What is Manding?
From a linguistic perspective, the languages commonly known as Bambara, Jula or Malinké (Bamanankan, Julakan and Maninkakan respectively) are actually the Eastern varieties within a larger language-dialect continuum known as Manding that spans from Senegal to Burkina Faso in West Africa.
While speakers of Manding varieties typically do not refer to it as such, the label is useful in the sense that Bambara, Jula and Malinké remain mutually intelligible and are frequently recognized by native speakers as being different varieties of but one language. The word ‘Manding’ is a Western adaptation of the word Màndén, the name of both a place and former West African polity now commonly referred to as the Mali Empire that at its apogee between the 13th and 15th centuries encompassed much of West Africa and in particular the modern day states of Guinea and Mali.
Given the historical weight of the Mali empire and the spread of the Manding-speaking Muslim trade and religious network, it is of little surprise that major Manding varieties of today (i.e., Malinké in Guinea, Bambara in Mali, and Jula in Côte d’Ivoire and Burkina Faso), are widely used in their respective zones as trade languages between different peoples and language groups.
The Manding language-dialect continuum also encompasses the Western varieties frequently referred to as Mandinka or Mandingo and spoken primarily in the Gambia, Senegal, Guinea-Bissau and in smaller enclaves in Sierra Leone and Liberia. While clearly related to the Eastern varieties, they are frequently not mutually intelligible with them.

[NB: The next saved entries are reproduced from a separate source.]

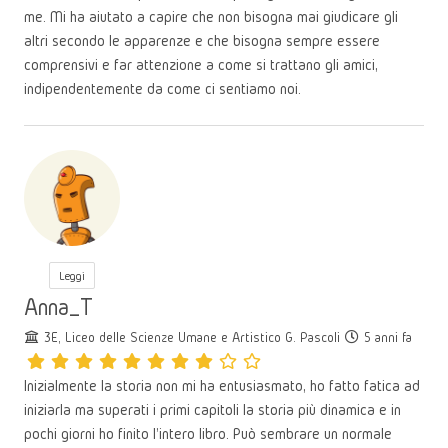
me. Mi ha aiutato a capire che non bisogna mai giudicare gli
altri secondo le apparenze e che bisogna sempre essere
comprensivi e far attenzione a come si trattano gli amici,
indipendentemente da come ci sentiamo noi.
Leggi
Anna_T
3E, Liceo delle Scienze Umane e Artistico G. Pascoli
5 anni fa
Inizialmente la storia non mi ha entusiasmato, ho fatto fatica ad
iniziarla ma superati i primi capitoli la storia più dinamica e in
pochi giorni ho finito l'intero libro. Può sembrare un normale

Books, Articles, Apps, Audio etc.
Here’s a running list of resources for learning and investigating Manding that is currently under construction but hopefully is useful none the less
Learner's Grammars and Texts (by author)
Bird (et al.)
Kastenholz (in German)
Long & Diomandé
“Print Dictionaries for Learning Bambara” blogpost summary that I did
Bailleul’s “Dictionnaire bambara-français”
Kone’s “Bamanankan Daɲɛfage” (a monolingual Bambara dictionary)
Bamadaba (an online Bambara-French dictionary adapted from Bailleul’s dictionary)
Malidaba (an online Maninka-English/French/Russian dictionary)
Online Bambara Dictionary (now largely surpassed by the Bamadaba dictionary above)
Niggli’s 2016 SIL “Dioula - French - English Dictionary”
Electronic Maninka Library (Latin- and N'ko-based texts)
Electronic Bambara Library (Latin-based texts)
African Ajami Library (includes a collection of Mandinka Ajami texts)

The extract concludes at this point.